Judge John Kase said in court that he has been friends with former Nassau Police Commissioner Lawrence Mulvey for about five years. Mulvey headed the police department at the time when the three defendants in the case, retired Second Deputy Commissioner William Flanagan, retired Deputy Chief of Patrol John Hunter and retired Seventh Precinct Squad Deputy Cmdr. Alan Sharpe allegedly took part in the incident.

"I have been in his company at professional as well as social events," Kase said in court. "Therefore, I believe that my presiding over this case could create an appearance of impropriety."

The case was reassigned to Nassau County Court Judge George Peck, who adjourned the case until June 20.

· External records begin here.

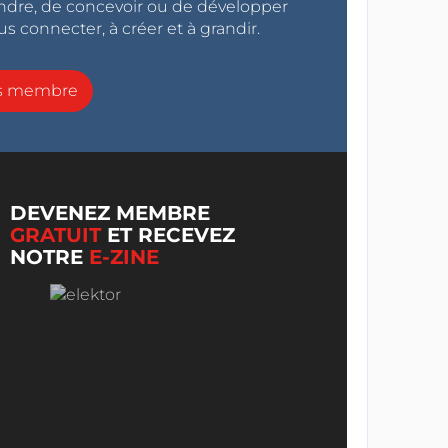
endre, de concevoir ou de développer
s connecter, à créer et à grandir.
ns membre
DEVENEZ MEMBRE
GRATUIT
ET RECEVEZ
NOTRE
E-ZINE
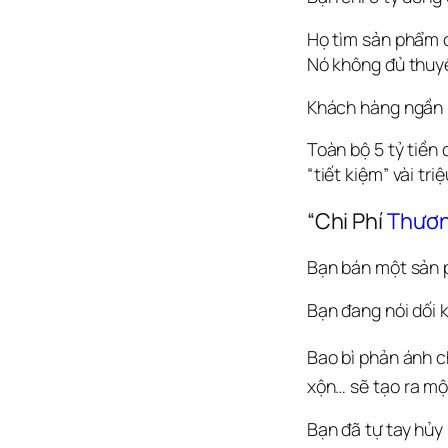
Họ tìm sản phẩm c
Nó không đủ thuy
Khách hàng ngần n
Toàn bộ 5 tỷ tiền 
“tiết kiệm” vài tri
“Chi Phí 
Thươn
Bạn bán một sản p
Bạn đang nói dối 
Bao bì phản ánh c
xộn…
 sẽ tạo ra mộ
Bạn đã tự tay hủy 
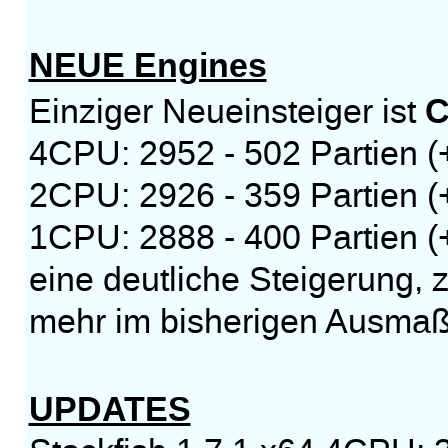
NEUE Engines
C
Einziger Neueinsteiger ist
4CPU: 2952 - 502 Partien (
2CPU: 2926 - 359 Partien 
1CPU: 2888 - 400 Partien (
eine deutliche Steigerung, z
mehr im bisherigen Ausmaß,
UPDATES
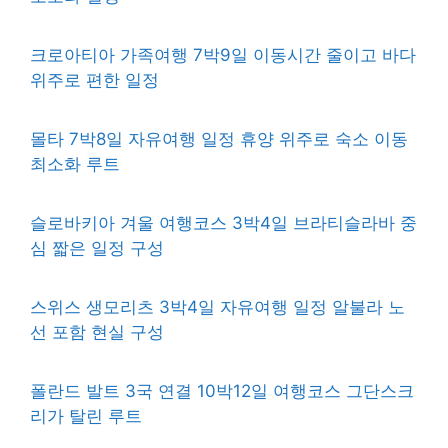
크로아티아 가족여행 7박9일 이동시간 줄이고 바다
위주로 편한 일정
몰타 7박8일 자유여행 일정 휴양 위주로 숙소 이동
최소화 루트
슬로바키아 겨울 여행코스 3박4일 브라티슬라바 중
심 짧은 일정 구성
스위스 생모리츠 3박4일 자유여행 일정 알불라 노
선 포함 현실 구성
폴란드 발트 3국 연결 10박12일 여행코스 그단스크
리가 탈린 루트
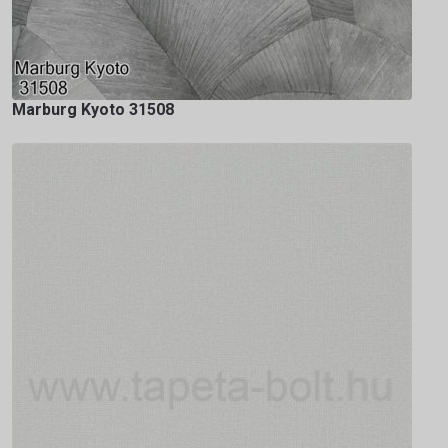
Marburg Kyoto 31508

According to the indictment, the conspiracy stemmed from the May 2009 theft of about $11,000 worth of electronic equipment from John F. Kennedy High School in Bellmore. Zachary Parker, 20, has pleaded guilty and is scheduled to be sentenced Friday.

The indictment says Hunter, Flanagan and Sharpe worked to return the property that Parker had stolen to persuade an administrator at the high school to refrain from pressing charges and to ensure that Parker avoided arrest.

All three men maintain their innocence. In an interview last week, Flanagan told Newsday he only did for Parker what he would have done for any other citizen.

Attorneys for the three defendants say prosecutors did not allow the grand jury to see several emails that show school officials were wavering on whether to press charges against Parker. To find out what happened, they are asking Peck to release the minutes of the grand jury proceeding to them.